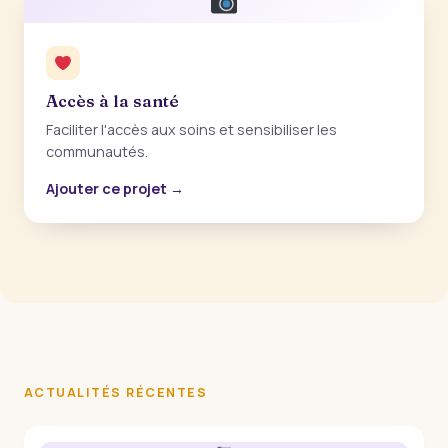
Accès à la santé
Faciliter l'accès aux soins et sensibiliser les
communautés.
Ajouter ce projet →
ACTUALITÉS RÉCENTES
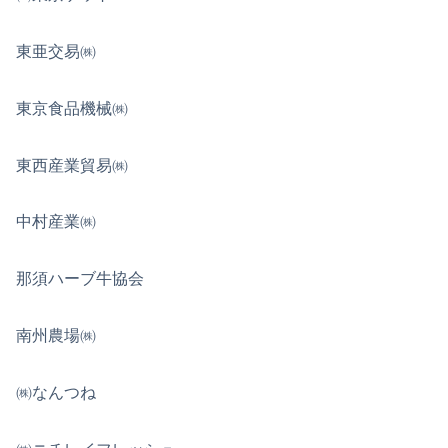
東亜交易㈱
東京食品機械㈱
東西産業貿易㈱
中村産業㈱
那須ハーブ牛協会
南州農場㈱
㈱なんつね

Your objective: Send back the entries above exactly. Skip the images.

Response to this task:
Accès à la santé
Faciliter l'accès aux soins et sensibiliser les
communautés.
Ajouter ce projet →
ACTUALITÉS RÉCENTES
東亜交易㈱
東京食品機械㈱
東西産業貿易㈱
中村産業㈱
那須ハーブ牛協会
南州農場㈱
㈱なんつね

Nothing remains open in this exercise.